À l’instar de Me Assane Dioma Ndiaye, la coalition Aar Sénégal estime que le Conseil constitutionnel s’est largement fourvoyé, en soutenant qu’aucune disposition du Code électoral ne prévoit qu'un vice entachant l'une des listes puisse avoir des répercussions sur l'autre. ‘’Le Conseil constitutionnel, fulminent les camarades de Thierno Bocoum, s’enlise désespérément dans la recherche de prétextes pour justifier ses décisions. Si le droit et rien que le droit était dit, ni la liste nationale de BBY ni celle de Yaw n’auraient été déclarées partiellement recevables. Elles auraient été, toutes les deux, rejetées dans leur intégralité’’.

Ni Yaw ni BBY n’auraient été déclarées partiellement recevables

La coalition de l’opposition s’inquiète ainsi ‘’des pouvoirs démesurés du Conseil constitutionnel qui lui permettent d’interpréter les textes à sa guise et d’adapter ses décisions à la prise en charge d’intérêts partisans’’. Elle juge ‘’préoccupante la décision du Conseil constitutionnel qui a voulu sauver la liste nationale de BBY, en créant un vide juridique imaginaire, en utilisant ‘’de manière démesurée et tendancieuse le principe selon lequel tout ce qui n'est pas interdit est permis’’.

De l’avis de ces opposants, la haute juridiction ‘’ouvre ainsi une brèche préjudiciable à l’État de droit qui voudrait que la loi soit une émanation de la volonté du peuple à travers ses représentants et non une fabrication d’une élite nommée’’.
Aar Sénégal estime que ‘'’le meilleur moyen de garantir la paix sociale est le respect des lois qui nous gouvernent, sans discrimination. La manipulation des règles communes à des fins privées et hégémonistes ne profite pas à notre démocratie. Elle l’abrège et la tue’’.

En tout état de cause, Thierno Bocoum et Cie exigent le respect total du calendrier électoral, l’organisation des élections législatives à date échue.

Quand le Conseil constitutionnel autorisait de voter avec des récépissés

Il faut rappeler que cette propension du juge constitutionnel à s’arroger de superpouvoirs ne date pas d’aujourd’hui. Depuis quelques années, en effet, la haute juridiction a pris des décisions qui n’ont pas manqué de heurter les certitudes de bien des experts sénégalais du droit.

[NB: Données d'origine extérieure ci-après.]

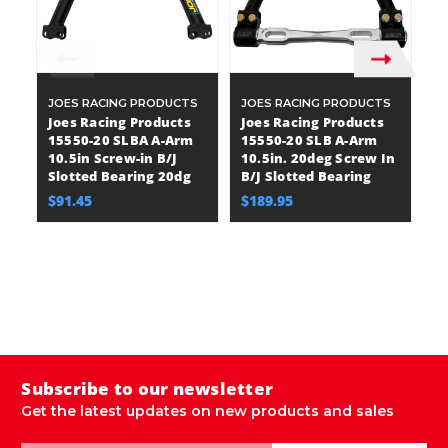
JOES RACING PRODUCTS
JOES RACING PRODUCTS
J
Joes Racing Products
Joes Racing Products
J
15550-20 SLBA A-Arm
15550-20 SLB A-Arm
1
10.5in Screw-in B/J
10.5in. 20deg Screw In
A
Slotted Bearing 20dg
B/J Slotted Bearing
Be
12
$91.45
$189.95
D
J
B
E
$
Subscribe to our newsletter
Get the latest updates on new products and sales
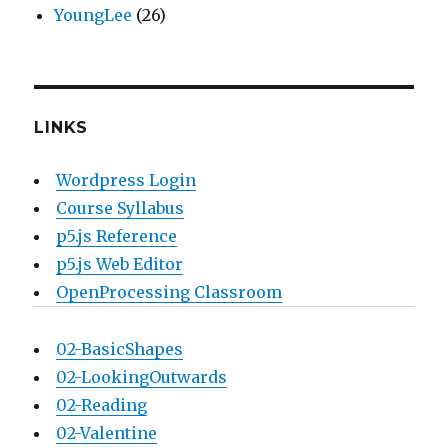
YoungLee
(26)
LINKS
Wordpress Login
Course Syllabus
p5.js Reference
p5.js Web Editor
OpenProcessing Classroom
02-BasicShapes
02-LookingOutwards
02-Reading
02-Valentine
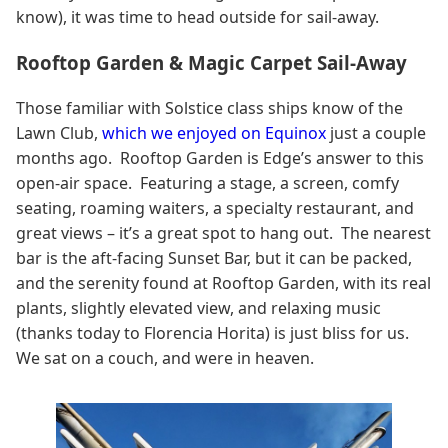
know), it was time to head outside for sail-away.
Rooftop Garden & Magic Carpet Sail-Away
Those familiar with Solstice class ships know of the
Lawn Club,
which we enjoyed on Equinox
just a couple
months ago. Rooftop Garden is Edge’s answer to this
open-air space. Featuring a stage, a screen, comfy
seating, roaming waiters, a specialty restaurant, and
great views – it’s a great spot to hang out. The nearest
bar is the aft-facing Sunset Bar, but it can be packed,
and the serenity found at Rooftop Garden, with its real
plants, slightly elevated view, and relaxing music
(thanks today to Florencia Horita) is just bliss for us.
We sat on a couch, and were in heaven.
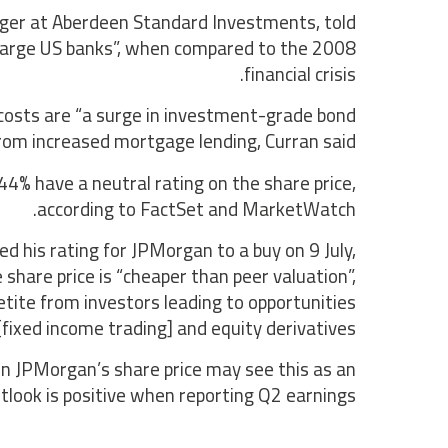
ager at Aberdeen Standard Investments, told
 large US banks”, when compared to the 2008
financial crisis.
t costs are “a surge in investment-grade bond
from increased mortgage lending, Curran said.
4% have a neutral rating on the share price,
according to FactSet and MarketWatch.
d his rating for JPMorgan to a buy on 9 July,
share price is “cheaper than peer valuation”,
tite from investors leading to opportunities
 [fixed income trading] and equity derivatives”.
in JPMorgan’s share price may see this as an
outlook is positive when reporting Q2 earnings.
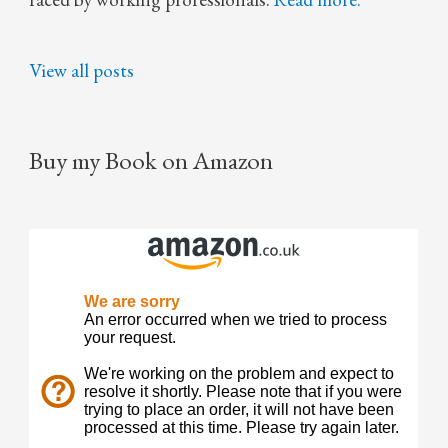
View all posts
Buy my Book on Amazon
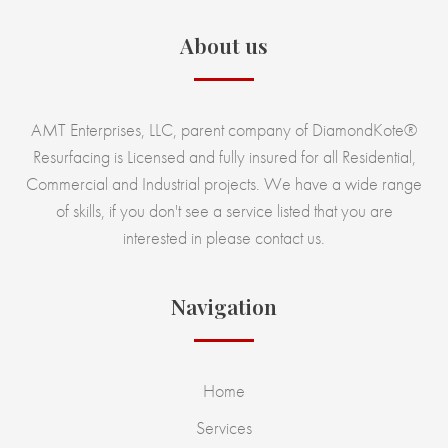
About us
AMT Enterprises, LLC, parent company of DiamondKote®
Resurfacing is Licensed and fully insured for all Residential,
Commercial and Industrial projects. We have a wide range
of skills, if you don't see a service listed that you are
interested in please contact us.
Navigation
Home
Services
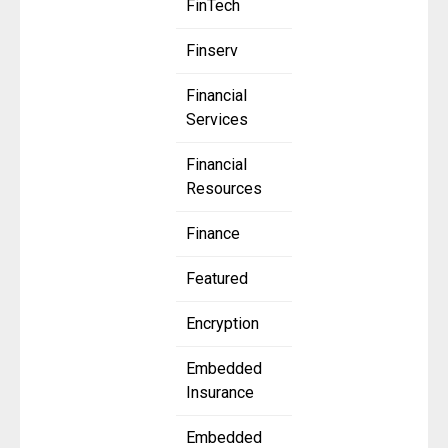
FinTech
Finserv
Financial
Services
Financial
Resources
Finance
Featured
Encryption
Embedded
Insurance
Embedded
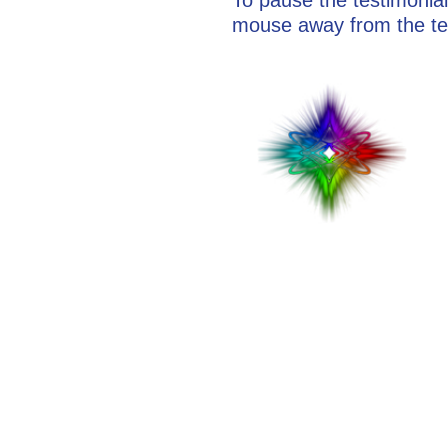
mouse away from the te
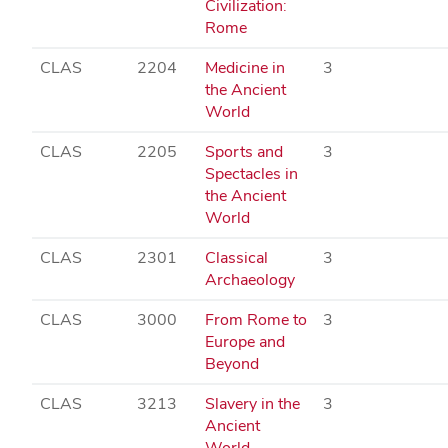
Civilization:
Rome
CLAS
2204
Medicine in
3
the Ancient
World
CLAS
2205
Sports and
3
Spectacles in
the Ancient
World
CLAS
2301
Classical
3
Archaeology
CLAS
3000
From Rome to
3
Europe and
Beyond
CLAS
3213
Slavery in the
3
Ancient
World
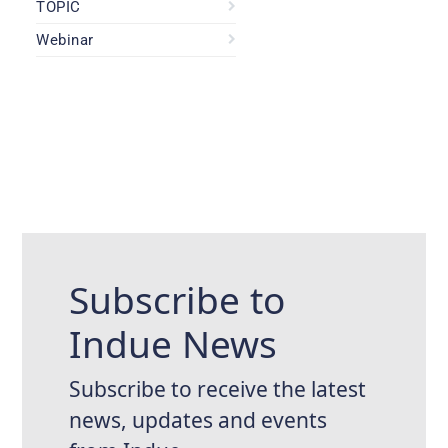
TOPIC
Webinar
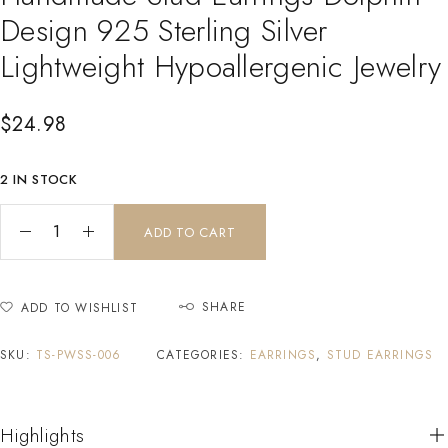
Design 925 Sterling Silver
Lightweight Hypoallergenic Jewelry
$
24.98
2 IN STOCK
ADD TO CART
SHARE
ADD TO WISHLIST
SKU:
TS-PWSS-006
CATEGORIES:
EARRINGS
,
STUD EARRINGS
Highlights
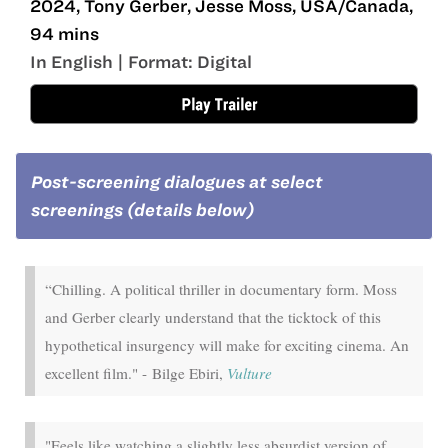
2024, Tony Gerber, Jesse Moss, USA/Canada,
94 mins
In English | Format: Digital
Post-screening dialogues at select
screenings (details below)
“Chilling. A political thriller in documentary form. Moss
and Gerber clearly understand that the ticktock of this
hypothetical insurgency will make for exciting cinema. An
excellent film." - Bilge Ebiri,
Vulture
"Feels like watching a slightly less absurdist version of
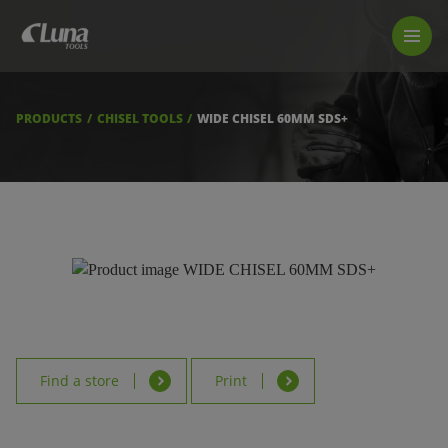
PRODUCTS
LUNA TOOL FINDER
PROFESSIONAL GUIDANCE
PRODUCTS
CHISEL TOOLS
WIDE CHISEL 60MM SDS+
FIND A STORE
BECOME RESELLER
ABOUT US
DOWNLOADS
Find a store
Print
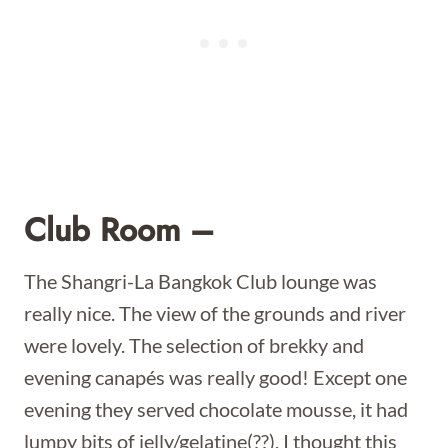
Club Room –
The Shangri-La Bangkok Club lounge was
really nice. The view of the grounds and river
were lovely. The selection of brekky and
evening canapés was really good! Except one
evening they served chocolate mousse, it had
lumpy bits of jelly/gelatine(??), I thought this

D’abord, en 2016, avec son fameux avis-décision, il avait refusé à un président de la République de pouvoir procéder à la réduction de son mandat. Dans la foulée, en 2017, lors des Législatives chaotiques, il s’était permis de donner à des Sénégalais la possibilité de voter avec des récépissés délivrés par l’Administration, au moment où la loi exigeait une carte nationale d’électeur. Plus récemment, alors que tous les observateurs neutres considéraient que la violation, par Yewwi Askan Wi, de la parité devait être sanctionnée par l’irrecevabilité, les sages, omnipotents, avaient, eux, estimé que les amis de Déthié Fall pouvaient corriger leurs manquements.